**Instructions to follow**
The answer must be an exact copy of the records below, with every picture left out.

**Provided data**

┌────────

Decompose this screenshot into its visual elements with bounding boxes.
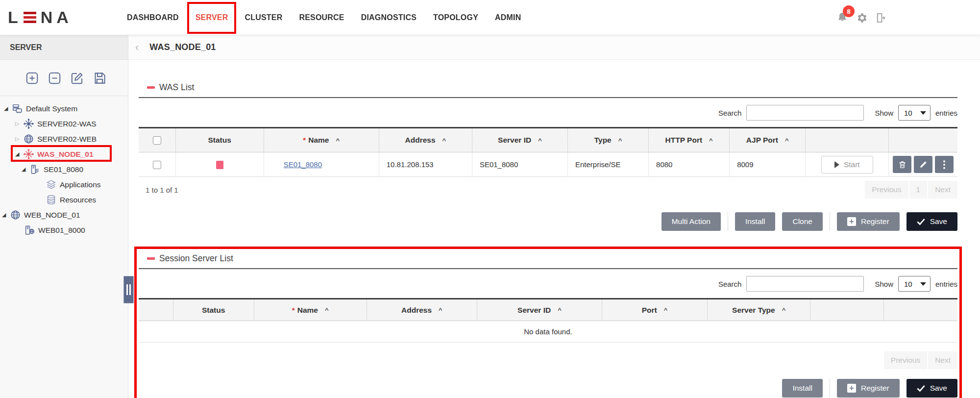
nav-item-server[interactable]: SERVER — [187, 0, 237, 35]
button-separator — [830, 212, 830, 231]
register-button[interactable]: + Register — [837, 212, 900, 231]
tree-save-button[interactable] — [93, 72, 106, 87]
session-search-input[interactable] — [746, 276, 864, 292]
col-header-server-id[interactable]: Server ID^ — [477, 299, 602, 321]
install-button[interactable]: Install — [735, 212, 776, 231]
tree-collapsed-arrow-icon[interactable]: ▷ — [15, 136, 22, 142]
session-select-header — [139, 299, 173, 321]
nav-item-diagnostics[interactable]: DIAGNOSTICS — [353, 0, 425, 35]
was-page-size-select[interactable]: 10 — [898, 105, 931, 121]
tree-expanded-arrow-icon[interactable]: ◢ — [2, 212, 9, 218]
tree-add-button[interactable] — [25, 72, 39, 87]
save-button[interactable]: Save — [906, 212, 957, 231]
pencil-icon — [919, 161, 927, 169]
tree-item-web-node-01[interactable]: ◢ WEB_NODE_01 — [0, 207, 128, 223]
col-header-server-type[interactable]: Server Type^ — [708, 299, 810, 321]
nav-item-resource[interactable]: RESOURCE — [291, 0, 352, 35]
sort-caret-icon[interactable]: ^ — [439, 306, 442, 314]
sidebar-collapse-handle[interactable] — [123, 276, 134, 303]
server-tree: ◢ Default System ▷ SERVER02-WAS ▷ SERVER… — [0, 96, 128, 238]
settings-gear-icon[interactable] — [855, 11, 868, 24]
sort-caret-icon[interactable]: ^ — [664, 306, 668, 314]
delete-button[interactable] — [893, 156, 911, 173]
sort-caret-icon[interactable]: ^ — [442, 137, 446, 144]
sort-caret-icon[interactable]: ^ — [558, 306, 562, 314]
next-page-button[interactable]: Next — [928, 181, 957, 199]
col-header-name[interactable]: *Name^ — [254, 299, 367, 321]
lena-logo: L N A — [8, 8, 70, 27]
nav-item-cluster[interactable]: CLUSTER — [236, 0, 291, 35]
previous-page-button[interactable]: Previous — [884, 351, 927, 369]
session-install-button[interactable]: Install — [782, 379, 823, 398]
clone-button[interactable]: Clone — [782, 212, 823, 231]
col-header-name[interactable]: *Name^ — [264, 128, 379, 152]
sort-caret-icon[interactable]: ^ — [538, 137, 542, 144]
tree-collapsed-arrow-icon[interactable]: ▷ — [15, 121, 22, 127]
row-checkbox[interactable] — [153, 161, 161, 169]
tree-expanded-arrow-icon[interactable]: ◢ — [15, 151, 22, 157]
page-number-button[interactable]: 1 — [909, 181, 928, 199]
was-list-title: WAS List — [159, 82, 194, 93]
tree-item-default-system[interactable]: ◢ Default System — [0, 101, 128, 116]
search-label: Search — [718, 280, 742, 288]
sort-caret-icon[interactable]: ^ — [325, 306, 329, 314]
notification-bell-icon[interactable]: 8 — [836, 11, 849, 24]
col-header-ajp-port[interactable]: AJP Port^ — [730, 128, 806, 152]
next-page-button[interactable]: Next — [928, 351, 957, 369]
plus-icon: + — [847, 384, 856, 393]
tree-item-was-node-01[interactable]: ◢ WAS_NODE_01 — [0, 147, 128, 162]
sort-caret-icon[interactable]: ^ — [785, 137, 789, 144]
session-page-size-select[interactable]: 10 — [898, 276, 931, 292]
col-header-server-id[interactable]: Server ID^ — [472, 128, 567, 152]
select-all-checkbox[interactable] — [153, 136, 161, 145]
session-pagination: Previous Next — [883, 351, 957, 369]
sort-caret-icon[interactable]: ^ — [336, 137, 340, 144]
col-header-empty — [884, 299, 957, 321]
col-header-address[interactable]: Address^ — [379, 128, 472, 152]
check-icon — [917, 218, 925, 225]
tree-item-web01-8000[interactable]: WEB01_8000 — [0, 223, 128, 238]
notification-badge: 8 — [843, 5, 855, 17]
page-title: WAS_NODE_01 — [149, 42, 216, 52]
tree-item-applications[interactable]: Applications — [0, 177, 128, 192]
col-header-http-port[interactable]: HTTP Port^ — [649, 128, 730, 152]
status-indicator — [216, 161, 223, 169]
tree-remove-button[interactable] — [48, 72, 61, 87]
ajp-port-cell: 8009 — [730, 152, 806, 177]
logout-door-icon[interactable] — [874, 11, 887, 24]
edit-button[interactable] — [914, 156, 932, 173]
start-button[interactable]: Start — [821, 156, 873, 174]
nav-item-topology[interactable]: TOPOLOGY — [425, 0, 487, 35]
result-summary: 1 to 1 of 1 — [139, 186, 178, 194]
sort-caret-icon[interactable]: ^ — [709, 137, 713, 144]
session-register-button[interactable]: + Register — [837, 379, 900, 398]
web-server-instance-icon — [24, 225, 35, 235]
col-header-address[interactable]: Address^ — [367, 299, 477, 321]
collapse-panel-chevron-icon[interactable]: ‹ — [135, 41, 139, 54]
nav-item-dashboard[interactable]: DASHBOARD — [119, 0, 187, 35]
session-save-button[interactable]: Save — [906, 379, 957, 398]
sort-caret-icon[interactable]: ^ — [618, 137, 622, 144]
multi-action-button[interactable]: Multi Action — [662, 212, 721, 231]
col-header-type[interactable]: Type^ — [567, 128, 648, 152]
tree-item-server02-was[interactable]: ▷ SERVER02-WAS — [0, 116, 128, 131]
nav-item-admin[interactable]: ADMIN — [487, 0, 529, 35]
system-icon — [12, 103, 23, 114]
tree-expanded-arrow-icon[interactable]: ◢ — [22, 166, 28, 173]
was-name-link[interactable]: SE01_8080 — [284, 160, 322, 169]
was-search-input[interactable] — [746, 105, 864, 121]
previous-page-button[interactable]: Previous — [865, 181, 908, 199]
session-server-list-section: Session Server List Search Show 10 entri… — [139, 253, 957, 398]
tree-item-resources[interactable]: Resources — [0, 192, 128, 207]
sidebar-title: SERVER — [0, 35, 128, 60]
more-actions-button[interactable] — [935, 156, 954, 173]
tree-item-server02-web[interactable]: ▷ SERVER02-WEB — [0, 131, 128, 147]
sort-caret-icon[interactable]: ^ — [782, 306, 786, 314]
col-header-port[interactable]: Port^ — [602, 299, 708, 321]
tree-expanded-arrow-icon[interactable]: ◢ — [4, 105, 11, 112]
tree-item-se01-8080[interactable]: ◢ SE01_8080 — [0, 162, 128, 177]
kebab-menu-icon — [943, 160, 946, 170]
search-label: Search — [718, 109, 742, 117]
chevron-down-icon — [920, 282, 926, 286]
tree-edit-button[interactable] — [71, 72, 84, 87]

└────────

**Your solution**
Decompose this screenshot into its visual elements with bounding boxes.
nav-item-server[interactable]: SERVER — [187, 0, 237, 35]
button-separator — [830, 212, 830, 231]
register-button[interactable]: + Register — [837, 212, 900, 231]
tree-save-button[interactable] — [93, 72, 106, 87]
session-search-input[interactable] — [746, 276, 864, 292]
col-header-server-id[interactable]: Server ID^ — [477, 299, 602, 321]
install-button[interactable]: Install — [735, 212, 776, 231]
tree-collapsed-arrow-icon[interactable]: ▷ — [15, 136, 22, 142]
session-select-header — [139, 299, 173, 321]
nav-item-diagnostics[interactable]: DIAGNOSTICS — [353, 0, 425, 35]
was-page-size-select[interactable]: 10 — [898, 105, 931, 121]
tree-expanded-arrow-icon[interactable]: ◢ — [2, 212, 9, 218]
tree-add-button[interactable] — [25, 72, 39, 87]
save-button[interactable]: Save — [906, 212, 957, 231]
pencil-icon — [919, 161, 927, 169]
tree-item-web-node-01[interactable]: ◢ WEB_NODE_01 — [0, 207, 128, 223]
col-header-server-type[interactable]: Server Type^ — [708, 299, 810, 321]
nav-item-resource[interactable]: RESOURCE — [291, 0, 352, 35]
sort-caret-icon[interactable]: ^ — [439, 306, 442, 314]
sidebar-collapse-handle[interactable] — [123, 276, 134, 303]
server-tree: ◢ Default System ▷ SERVER02-WAS ▷ SERVER… — [0, 96, 128, 238]
settings-gear-icon[interactable] — [855, 11, 868, 24]
sort-caret-icon[interactable]: ^ — [664, 306, 668, 314]
delete-button[interactable] — [893, 156, 911, 173]
sort-caret-icon[interactable]: ^ — [442, 137, 446, 144]
sort-caret-icon[interactable]: ^ — [558, 306, 562, 314]
next-page-button[interactable]: Next — [928, 181, 957, 199]
col-header-name[interactable]: *Name^ — [254, 299, 367, 321]
lena-logo: L N A — [8, 8, 70, 27]
nav-item-cluster[interactable]: CLUSTER — [236, 0, 291, 35]
previous-page-button[interactable]: Previous — [884, 351, 927, 369]
session-install-button[interactable]: Install — [782, 379, 823, 398]
clone-button[interactable]: Clone — [782, 212, 823, 231]
col-header-name[interactable]: *Name^ — [264, 128, 379, 152]
sort-caret-icon[interactable]: ^ — [538, 137, 542, 144]
tree-collapsed-arrow-icon[interactable]: ▷ — [15, 121, 22, 127]
row-checkbox[interactable] — [153, 161, 161, 169]
tree-expanded-arrow-icon[interactable]: ◢ — [15, 151, 22, 157]
page-number-button[interactable]: 1 — [909, 181, 928, 199]
was-list-title: WAS List — [159, 82, 194, 93]
tree-item-default-system[interactable]: ◢ Default System — [0, 101, 128, 116]
search-label: Search — [718, 280, 742, 288]
sort-caret-icon[interactable]: ^ — [325, 306, 329, 314]
notification-bell-icon[interactable]: 8 — [836, 11, 849, 24]
col-header-ajp-port[interactable]: AJP Port^ — [730, 128, 806, 152]
next-page-button[interactable]: Next — [928, 351, 957, 369]
plus-icon: + — [847, 384, 856, 393]
tree-item-was-node-01[interactable]: ◢ WAS_NODE_01 — [0, 147, 128, 162]
sort-caret-icon[interactable]: ^ — [785, 137, 789, 144]
session-page-size-select[interactable]: 10 — [898, 276, 931, 292]
col-header-server-id[interactable]: Server ID^ — [472, 128, 567, 152]
select-all-checkbox[interactable] — [153, 136, 161, 145]
session-pagination: Previous Next — [883, 351, 957, 369]
sort-caret-icon[interactable]: ^ — [336, 137, 340, 144]
col-header-empty — [884, 299, 957, 321]
col-header-address[interactable]: Address^ — [379, 128, 472, 152]
check-icon — [917, 218, 925, 225]
tree-item-web01-8000[interactable]: WEB01_8000 — [0, 223, 128, 238]
notification-badge: 8 — [843, 5, 855, 17]
page-title: WAS_NODE_01 — [149, 42, 216, 52]
tree-item-applications[interactable]: Applications — [0, 177, 128, 192]
col-header-http-port[interactable]: HTTP Port^ — [649, 128, 730, 152]
status-indicator — [216, 161, 223, 169]
tree-remove-button[interactable] — [48, 72, 61, 87]
ajp-port-cell: 8009 — [730, 152, 806, 177]
logout-door-icon[interactable] — [874, 11, 887, 24]
edit-button[interactable] — [914, 156, 932, 173]
start-button[interactable]: Start — [821, 156, 873, 174]
nav-item-topology[interactable]: TOPOLOGY — [425, 0, 487, 35]
result-summary: 1 to 1 of 1 — [139, 186, 178, 194]
sort-caret-icon[interactable]: ^ — [709, 137, 713, 144]
session-register-button[interactable]: + Register — [837, 379, 900, 398]
web-server-instance-icon — [24, 225, 35, 235]
col-header-address[interactable]: Address^ — [367, 299, 477, 321]
collapse-panel-chevron-icon[interactable]: ‹ — [135, 41, 139, 54]
nav-item-dashboard[interactable]: DASHBOARD — [119, 0, 187, 35]
session-save-button[interactable]: Save — [906, 379, 957, 398]
sort-caret-icon[interactable]: ^ — [618, 137, 622, 144]
multi-action-button[interactable]: Multi Action — [662, 212, 721, 231]
col-header-type[interactable]: Type^ — [567, 128, 648, 152]
tree-item-server02-was[interactable]: ▷ SERVER02-WAS — [0, 116, 128, 131]
nav-item-admin[interactable]: ADMIN — [487, 0, 529, 35]
system-icon — [12, 103, 23, 114]
tree-expanded-arrow-icon[interactable]: ◢ — [22, 166, 28, 173]
was-name-link[interactable]: SE01_8080 — [284, 160, 322, 169]
was-search-input[interactable] — [746, 105, 864, 121]
previous-page-button[interactable]: Previous — [865, 181, 908, 199]
session-server-list-section: Session Server List Search Show 10 entri… — [139, 253, 957, 398]
tree-item-resources[interactable]: Resources — [0, 192, 128, 207]
sidebar-title: SERVER — [0, 35, 128, 60]
more-actions-button[interactable] — [935, 156, 954, 173]
tree-item-server02-web[interactable]: ▷ SERVER02-WEB — [0, 131, 128, 147]
sort-caret-icon[interactable]: ^ — [782, 306, 786, 314]
col-header-port[interactable]: Port^ — [602, 299, 708, 321]
tree-expanded-arrow-icon[interactable]: ◢ — [4, 105, 11, 112]
tree-item-se01-8080[interactable]: ◢ SE01_8080 — [0, 162, 128, 177]
kebab-menu-icon — [943, 160, 946, 170]
search-label: Search — [718, 109, 742, 117]
chevron-down-icon — [920, 282, 926, 286]
tree-edit-button[interactable] — [71, 72, 84, 87]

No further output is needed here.